Había llegado el momento, pensaste… Lo tenías cantado, recibiste a Pablo prácticamente desnuda, maquillada, embadurnada en cremas… Plena de deseo; llevabais saliendo dos meses; hablando por teléfono todas noches, una hora como mínimo, se os hacía corta. A ti, como mujer te regalaba los oídos con sutilezas a veces subidas de tono, pero siempre atinadas y desprovistas de grosería. Qué llegaste a escuchar de tu apuesto galán… Estando juntos te comía a besos… Sin embargo, pasó lo que pasó; es más, no pasó nada.
Había llegado el
momento, pensaste… Tocaba entrar a matar; al entrar en su casa, viste en Rosario
la más perfecta imagen de la decepción. Acostumbrado a verla siempre elegante,
su desnudez mal velada por una bata vulgar, te desinfló el deseo fiero que
desarrollaste en interminables pláticas telefónicas. Por no decir cuando
estabas con ella. Imaginaste un recibimiento en lencería fina, color negro, zapatos
de aguja… y demás. Descubriste el fetichista que llevas dentro. Sin embargo,
pasó lo que pasó; no pasó nada.
No, no pasó nada…
Inexplicable. “Este tío es maricón o qué”, pensaste. Vestido de punta en blanco
viste en su cara algo calcado a la decepción ¿por qué? Al sentaros a la mesa bien preparada, lo
inundaste a besos y arrumacos; “ponte cómodo, amor, venga, yo te desvisto…”
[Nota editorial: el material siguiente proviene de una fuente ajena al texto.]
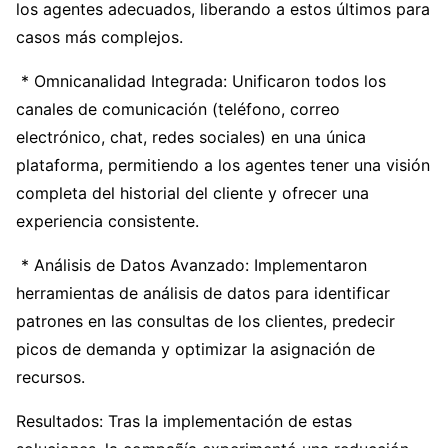
los agentes adecuados, liberando a estos últimos para
casos más complejos.
* Omnicanalidad Integrada: Unificaron todos los
canales de comunicación (teléfono, correo
electrónico, chat, redes sociales) en una única
plataforma, permitiendo a los agentes tener una visión
completa del historial del cliente y ofrecer una
experiencia consistente.
* Análisis de Datos Avanzado: Implementaron
herramientas de análisis de datos para identificar
patrones en las consultas de los clientes, predecir
picos de demanda y optimizar la asignación de
recursos.
Resultados: Tras la implementación de estas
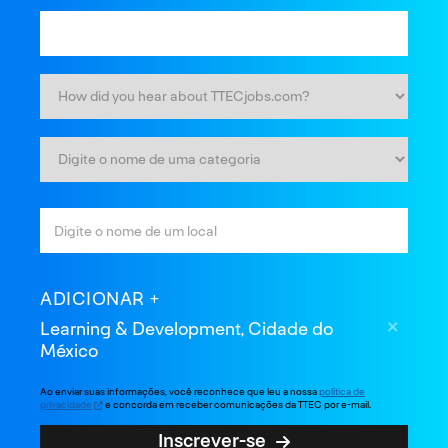
ADICIONAR
Learning & Development, Cidade do
México
Ao enviar suas informações, você reconhece que leu a nossa
política de
privacidade
e concorda em receber comunicações da TTEC por e-mail.
Inscrever-se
Todo en él era silencio ensordecedor. “Estará cansado, seguro”. Horrorizada por
su pasividad, no sabías qué hacer… Se levantó de pronto, “irá al baño”, cogió
su gabán y el sombrero y formulando un “encantado de conocerte, Rosario. Muchas
gracias por todo”. Se fue. Al intentar alcanzarlo, ya bajaba las escaleras como
alma que lleva el diablo.
No pasó nada… No,
no te hubiera aprovechado; Rosario preparó muy bien la mesa con viandas
apetitosas y cava frío, con adecuada penumbra; pero sus ademanes ramplones,
faltos de exquisitez te rociaron de agua fría. Digan lo que digan por ahí, tú
valoras mucho el pudor y el recato tan exentos en esa ocasión. Lo comprobaste
entonces. Fue un impulso; sin pensarlo más, cogiste tus cosas y con ademanes
corteses te despediste de Rosario. Para siempre.